Port Arthur Historic Sites is a place you simply have to visit whilst traveling through Tasmania! Not only does this place have national and international significance, but it is also part of the fascinating story of the settlement of Australia! This important place is one of 11 historic sites that together form the Australian Convicts Sites World Heritage Property! With such epic stories to tell, it is no wonder that Port Arthur Historic Sites has received UNESCO world heritage listing!
Visiting Port Arthur Historic Sites
After loads of recommendations of included the Historic Sites on our list of ‘what to do in Port Arthur’, we decided to dedicate a whole afternoon exploring the sites and grounds of this popular Port Arthur attraction.
Trying to take in the incredible history told to us by tour guides.
Trying to absorb the eerie feeling as you try to piece together the remains of what used to be a complete community.
I can tell you that an afternoon of exploration here is simply not enough! And I can understand why the ticket allows entry for two consecutive days! There is so much to see and explore here!
A super quick history:
Upon entry to the grounds, you will have the option of joining a 40 minute introductory walking tour. We had an incredibly informative tour guide who had everyone’s rapid attention as he shared the Port Athur history behind the buildings that once formed part of the bustling community of military, free men and their families together with the Port Arthur convicts.
The Port Arthur penal station was established in 1830 as a timber-getting camp. This camp quickly evolved and grew and by 1840 more than 2000 convicts, military and free settlers lived here. The Penal settlement finally closed in 1877. You can visit some of the remaining and restored buildings from that time period here at Port Arthur Historic Sites. Each unique and each with their own tale to tell, your day here will be a busy one, but somehow you will leave feeling enriched.

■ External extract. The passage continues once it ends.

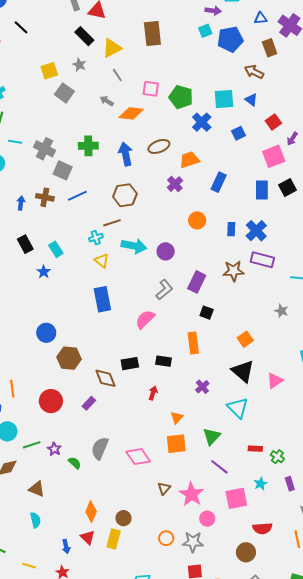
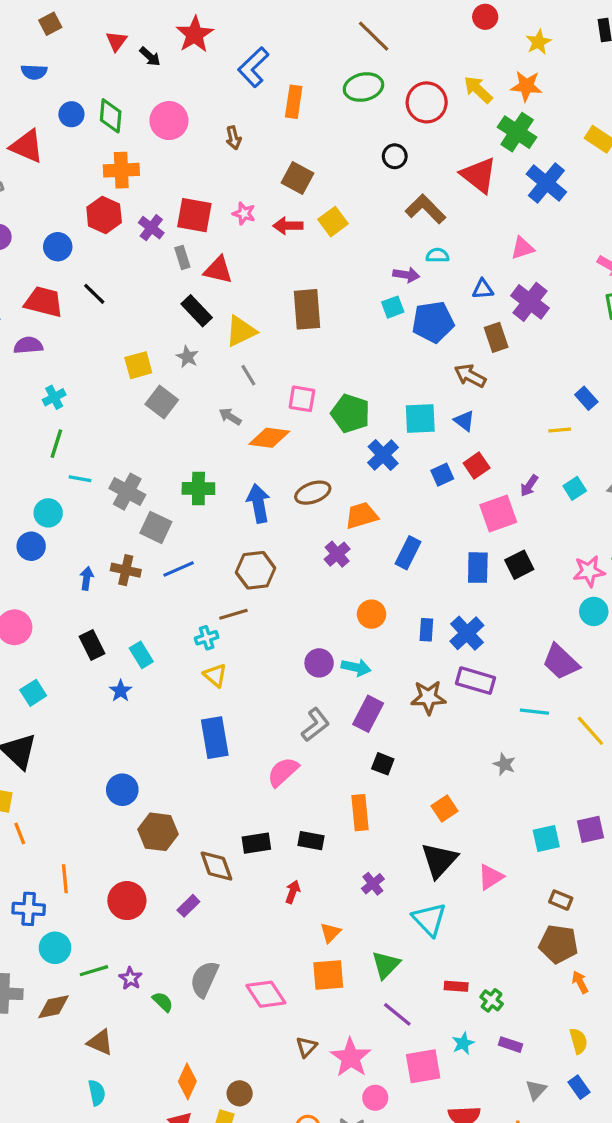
red square: (273, 122) -> (477, 466), moved
cyan arrow: (134, 246) -> (356, 667), moved, size x0.7
black triangle: (243, 371) -> (439, 860), turned 30
purple rectangle: (290, 484) -> (511, 1045), turned -56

Port Arthur Historic Site entry fee:
Your entry ticket to the sites is valid for two days and includes a variety of fascinating experiences:
1. Included is a 40 minute introductory walking tour, a definite ‘must do’ as it paints the picture of the community that once used to flourish here. With the knowledge from this tour in mind, it will be easy to explore the grounds on your own after.
2. A truly fascinating and relaxing 20 minute harbour cruise which gives you some insight into the history behind the Dockyard, Point Puer Boys’ Prison and the Isle of the Dead.
3. Interactive experiences in the Visitor Centre. We had lots of fun here trying to find our convict (based on a card they give you upon entry) – highly recommend stopping by here on your way out!
There are more than 30 historic buildings, ruins and restored museums to visit whilst here at Port Arthur Historical Sites! So to help you out, we have listed our absolutely favourite ‘must-see’ buildings/sites below! Make sure to visit them whilst exploring the grounds!
1. The Penitentiary (1857)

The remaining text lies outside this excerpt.